The Oregon Supreme Court this morning posted notice that it plans to release its ruling Feb. 17 whether Democratic candidate Nicholas Kristof will appear on the May primary ballot.
Kristof appealed to the state Supreme Court after Secretary of State Shemia Fagan, a fellow Democrat and the state’s top elections official, notified Kristof on Jan. 6 that he did not meet the three-year residency requirement for gubernatorial candidates. Her ruling turned on the fact, first reported by WW, that Kristof voted in New York in November 2020.

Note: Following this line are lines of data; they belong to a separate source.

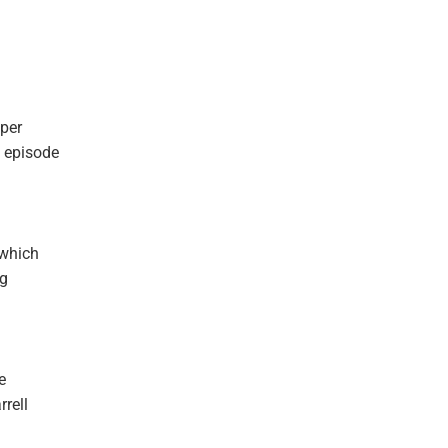
eper
 episode
 which
ng
e
rrell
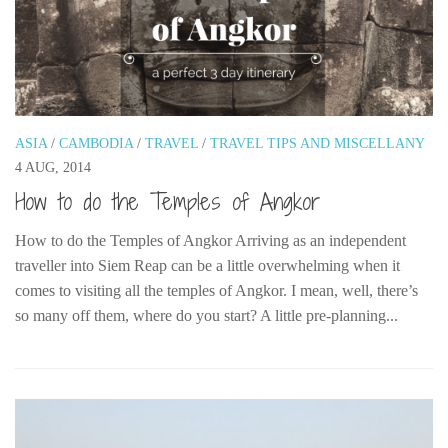
ASIA
/
CAMBODIA
/
TRAVEL
/
TRAVEL TIPS AND MISCELLANY
4 AUG, 2014
How to do the Temples of Angkor
How to do the Temples of Angkor Arriving as an independent
traveller into Siem Reap can be a little overwhelming when it
comes to visiting all the temples of Angkor. I mean, well, there’s
so many off them, where do you start? A little pre-planning...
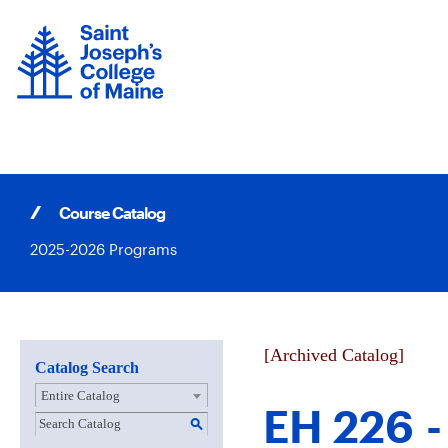
Skip
to
content
Course Catalog
2025-2026 Programs
[Archived Catalog]
Catalog Search
Entire Catalog
EH 226 -
S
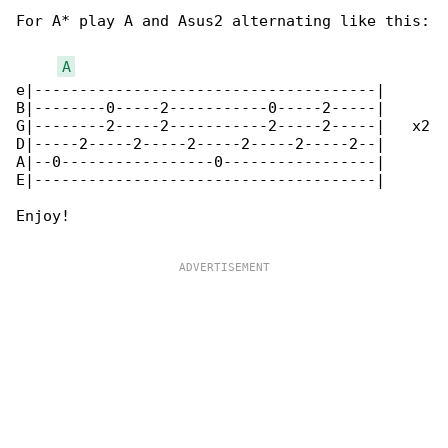
For A* play A and Asus2 alternating like this:

A
e|--------------------------------------|

B|--------0-----2-----------0-----2-----|

G|--------2-----2-----------2-----2-----|   x2

D|-----2-----2-----2-----2-----2-----2--|

A|--0-----------------0-----------------|

E|--------------------------------------|

Enjoy!
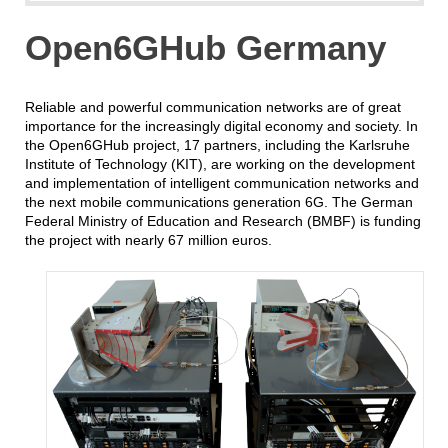
Open6GHub Germany
Reliable and powerful communication networks are of great
importance for the increasingly digital economy and society. In
the Open6GHub project, 17 partners, including the Karlsruhe
Institute of Technology (KIT), are working on the development
and implementation of intelligent communication networks and
the next mobile communications generation 6G. The German
Federal Ministry of Education and Research (BMBF) is funding
the project with nearly 67 million euros.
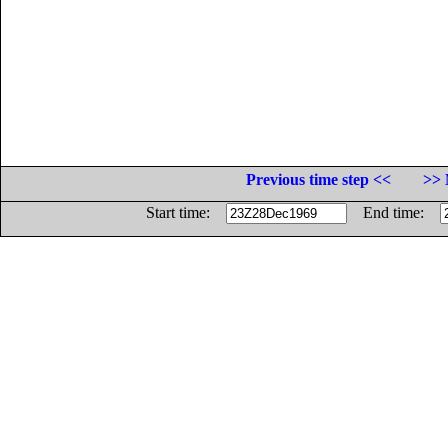
Previous time step <<
>> 
Start time:
End time:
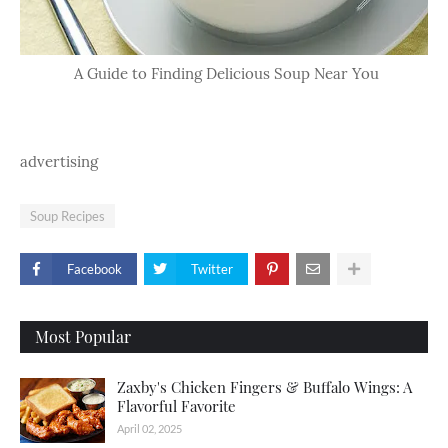
A Guide to Finding Delicious Soup Near You
advertising
Soup Recipes
Facebook
Twitter
Most Popular
Zaxby's Chicken Fingers & Buffalo Wings: A
Flavorful Favorite
April 02, 2025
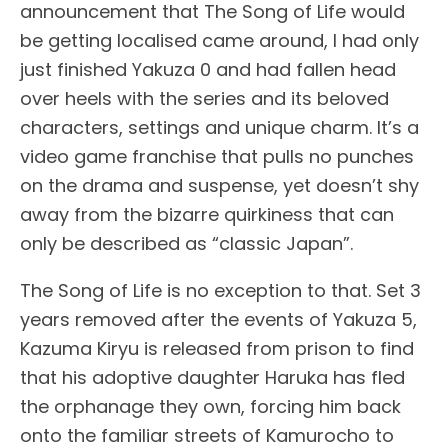
announcement that The Song of Life would
be getting localised came around, I had only
just finished Yakuza 0 and had fallen head
over heels with the series and its beloved
characters, settings and unique charm. It’s a
video game franchise that pulls no punches
on the drama and suspense, yet doesn’t shy
away from the bizarre quirkiness that can
only be described as “classic Japan”.
The Song of Life is no exception to that. Set 3
years removed after the events of Yakuza 5,
Kazuma Kiryu is released from prison to find
that his adoptive daughter Haruka has fled
the orphanage they own, forcing him back
onto the familiar streets of Kamurocho to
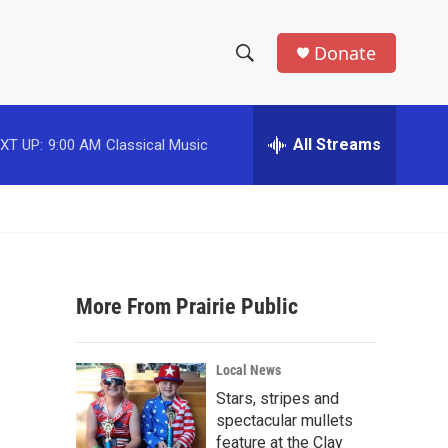
Donate
S
S
e
h
a
r
All Streams
XT UP:
9:00 AM
Classical Music
o
c
h
w
Q
u
S
e
r
e
y
More From Prairie Public
a
r
Local News
c
Stars, stripes and
spectacular mullets
h
feature at the Clay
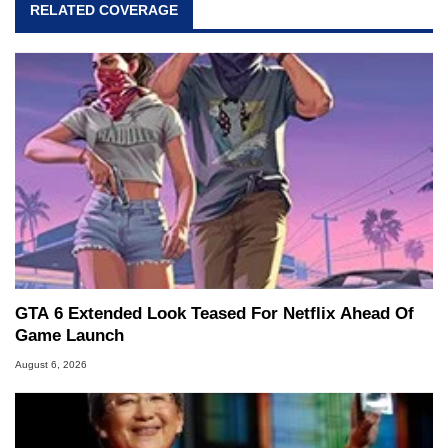
RELATED COVERAGE
GTA 6 Extended Look Teased For Netflix Ahead Of
Game Launch
August 6, 2026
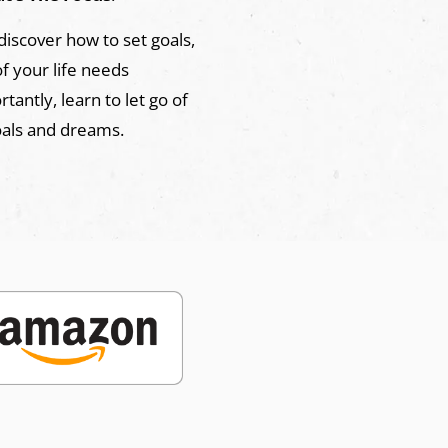
 discover how to set goals,
of your life needs
antly, learn to let go of
oals and dreams.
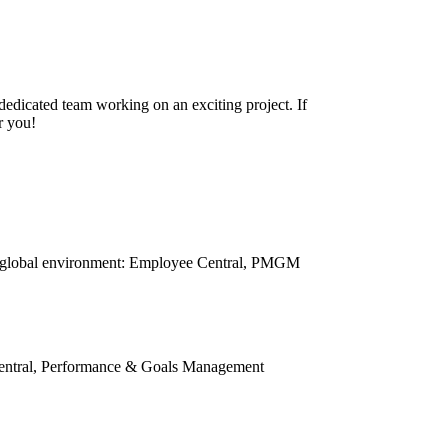
 dedicated team working on an exciting project. If
r you!
 a global environment: Employee Central, PMGM
Central, Performance & Goals Management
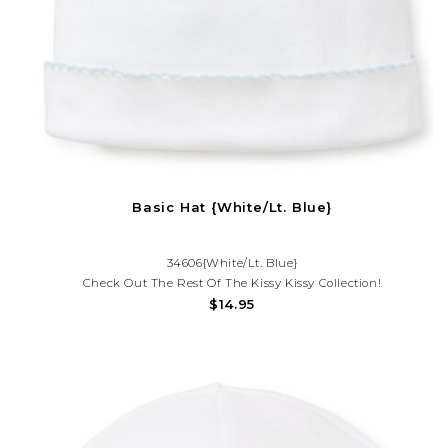
Basic Hat {White/Lt. Blue}
34606{White/Lt. Blue}
Check Out The Rest Of The Kissy Kissy Collection!
$14.95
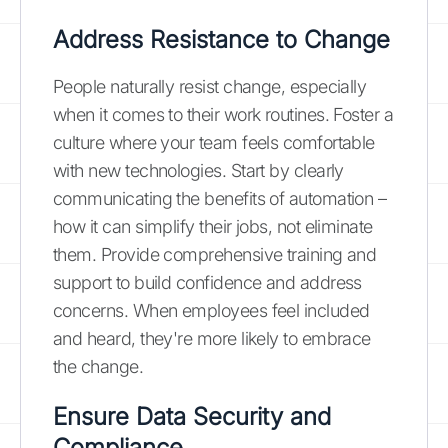
Address Resistance to Change
People naturally resist change, especially
when it comes to their work routines. Foster a
culture where your team feels comfortable
with new technologies. Start by clearly
communicating the benefits of automation –
how it can simplify their jobs, not eliminate
them. Provide comprehensive training and
support to build confidence and address
concerns. When employees feel included
and heard, they're more likely to embrace
the change.
Ensure Data Security and
Compliance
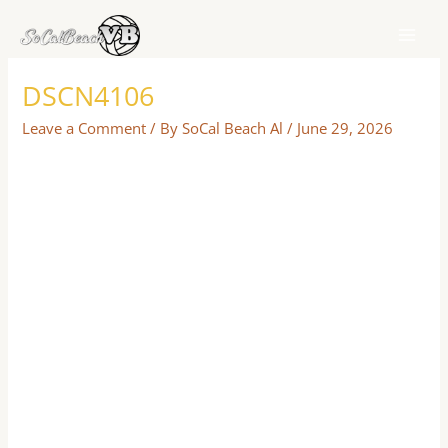
Skip
to
content
DSCN4106
Leave a Comment
/ By
SoCal Beach Al
/
June 29, 2026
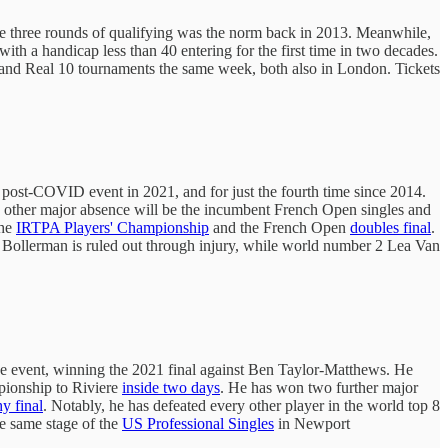
ince three rounds of qualifying was the norm back in 2013. Meanwhile,
with a handicap less than 40 entering for the first time in two decades.
 and Real 10 tournaments the same week, both also in London. Tickets
t post-COVID event in 2021, and for just the fourth time since 2014.
e other major absence will be the incumbent French Open singles and
the
IRTPA Players' Championship
and the French Open
doubles final
.
 Bollerman is ruled out through injury, while world number 2 Lea Van
the event, winning the 2021 final against Ben Taylor-Matthews. He
mpionship to Riviere
inside two days
. He has won two further major
y final
. Notably, he has defeated every other player in the world top 8
he same stage of the
US Professional Singles
in Newport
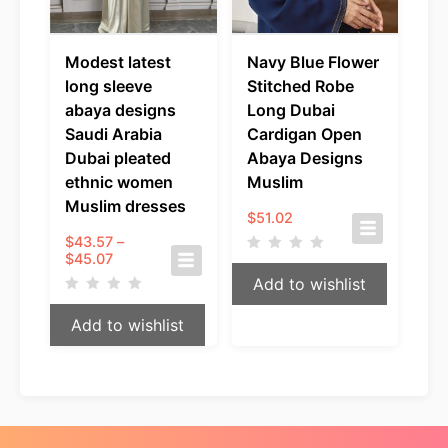
Modest latest
Navy Blue Flower
long sleeve
Stitched Robe
abaya designs
Long Dubai
Saudi Arabia
Cardigan Open
Dubai pleated
Abaya Designs
ethnic women
Muslim
Muslim dresses
$
51.02
$
43.57
–
Price
$
45.07
range:
Add to wishlist
$43.57
through
Add to wishlist
$45.07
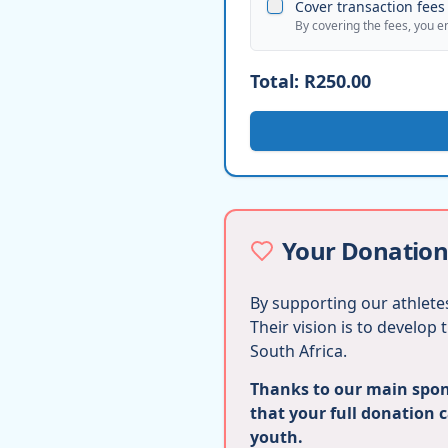
Cover transaction fees 
By covering the fees, you e
Total:
R250.00
Your Donation
By supporting our athletes
Their vision is to develop
South Africa.
Thanks to our main spons
that your full donation 
youth.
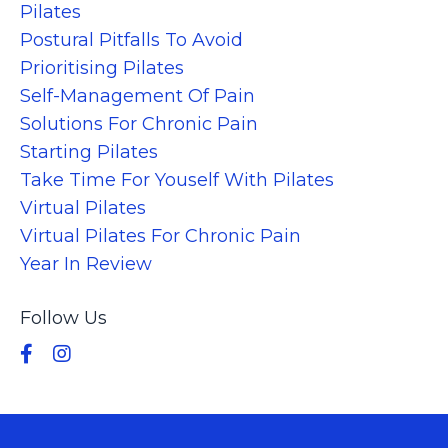
Pilates
Postural Pitfalls To Avoid
Prioritising Pilates
Self-Management Of Pain
Solutions For Chronic Pain
Starting Pilates
Take Time For Youself With Pilates
Virtual Pilates
Virtual Pilates For Chronic Pain
Year In Review
Follow Us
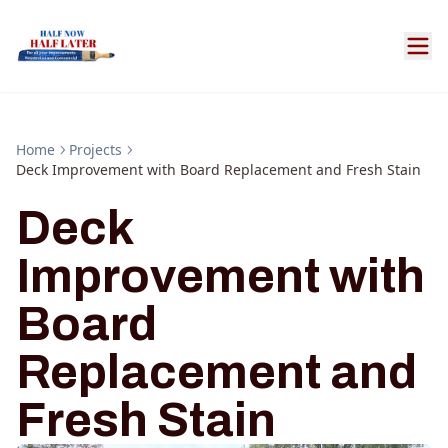
Home
Projects
Deck Improvement with Board Replacement and Fresh Stain
Deck
Improvement with
Board
Replacement and
Fresh Stain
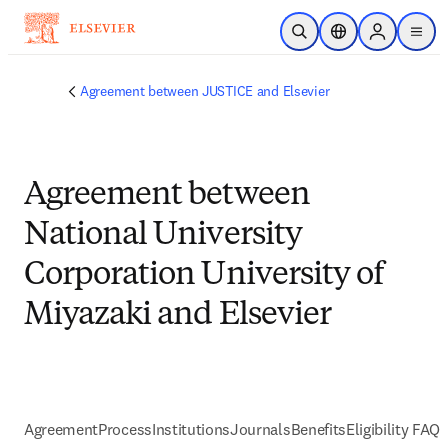
Skip to main content
Open Search
Location Selector
Sign in to p
menu
Agreement between JUSTICE and Elsevier
Agreement between
National University
Corporation University of
Miyazaki and Elsevier
Agreement
Process
Institutions
Journals
Benefits
Eligibility FAQs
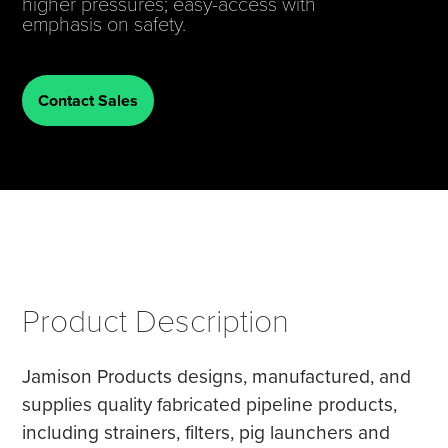
higher pressures; easy-access with
emphasis on safety.
Tire Manufacturing
Webinars
Other Industries
White Papers
Contact Sales
Product Description
Jamison Products designs, manufactured, and
supplies quality fabricated pipeline products,
including strainers, filters, pig launchers and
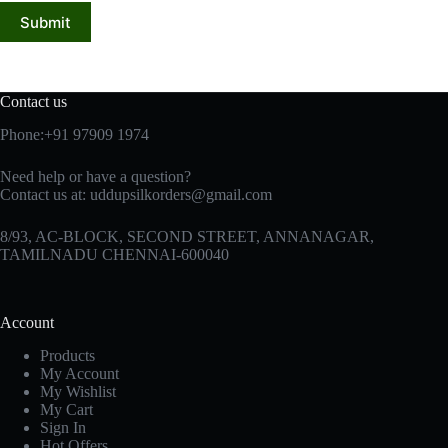
Submit
Contact us
Phone:+91 97909 1974
Need help or have a question?
Contact us at:
uddupsilkorders@gmail.com
8/93, AC-BLOCK, SECOND STREET, ANNANAGAR,
TAMILNADU CHENNAI-600040
Account
Products
My Account
My Wishlist
My Cart
Sign In
Hot Offers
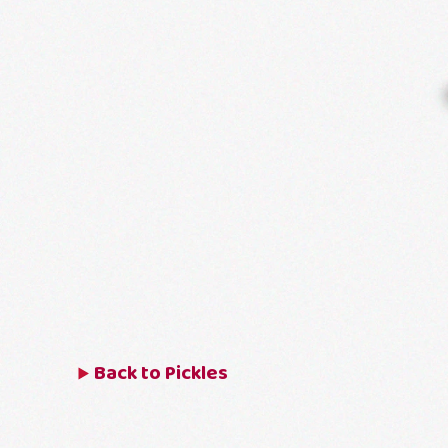
Back to
Pickles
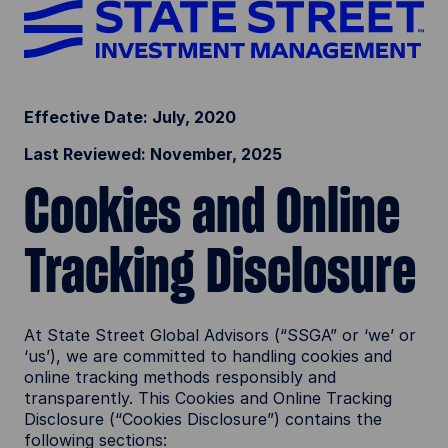
Effective Date: July, 2020
Last Reviewed: November, 2025
Cookies and Online
Tracking Disclosure
At State Street Global Advisors (“SSGA” or ‘we’ or
‘us’), we are committed to handling cookies and
online tracking methods responsibly and
transparently. This Cookies and Online Tracking
Disclosure (“Cookies Disclosure”) contains the
following sections:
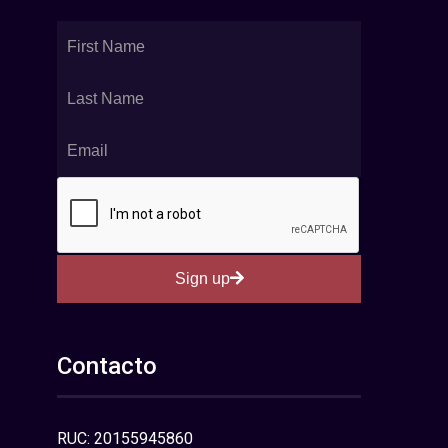
Sign up
Contacto
RUC: 20155945860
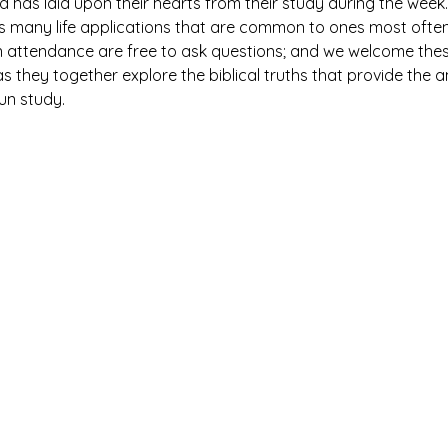
has laid upon their hearts from their study during the week. 
es many life applications that are common to ones most ofte
n attendance are free to ask questions; and we welcome thes
 they together explore the biblical truths that provide the 
fun study.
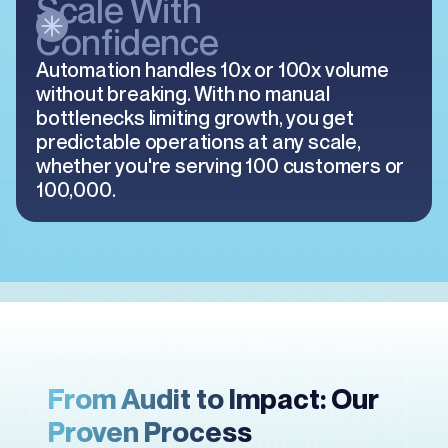
Scale With
Confidence
Automation handles 10x or 100x volume
without breaking. With no manual
bottlenecks limiting growth, you get
predictable operations at any scale,
whether you're serving 100 customers or
100,000.
From Audit to Impact: Our
Proven Process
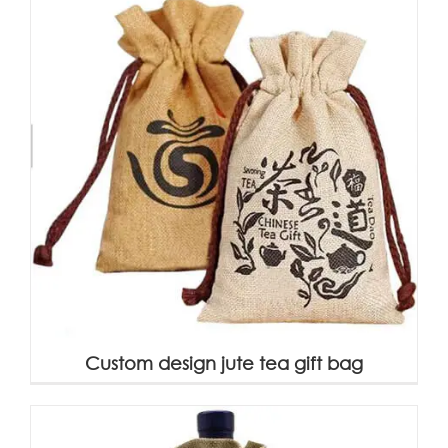
Custom design jute tea gift bag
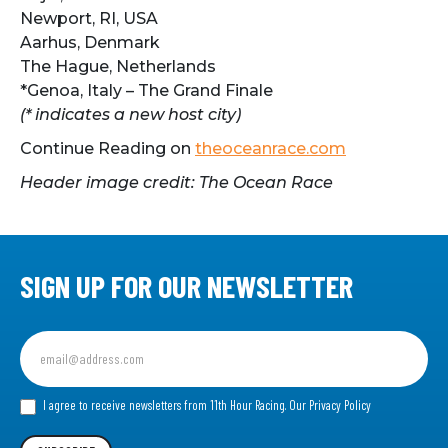
Newport, RI, USA
Aarhus, Denmark
The Hague, Netherlands
*Genoa, Italy – The Grand Finale
(* indicates a new host city)
Continue Reading on
theoceanrace.com
Header image credit: The Ocean Race
SIGN UP FOR OUR NEWSLETTER
Sign
up
for
our
I agree to receive newsletters from 11th Hour Racing.
Our Privacy Policy
Newsletter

The former New York Times journalist, who grew up in Yamhill, maintained a home in Westchester County, New York, for most of the past 20 years and sent his three children to school there. He argued, however, that because he’d owned property in Yamhill County since the 1990s, spent chunks of nearly every year here, and had always considered himself an Oregonian, even when living in other places, that he did meet the residency requirement.
In fundraising, Kristof, a first-time candidate, has far outpaced his two leading rivals for the Democratic nomination, former House Speaker Tina Kotek (D-Portland) and current State Treasurer Tobias Read. He’s raised $2.75 million, more than the other two combined. That won’t matter if the court upholds Fagan’s ruling.
The court began considering Kristof’s appeal of Fagan’s decision after final briefings on Kristof’s appeal concluded Jan. 29. It will release the ruling by 8:30 tomorrow morning.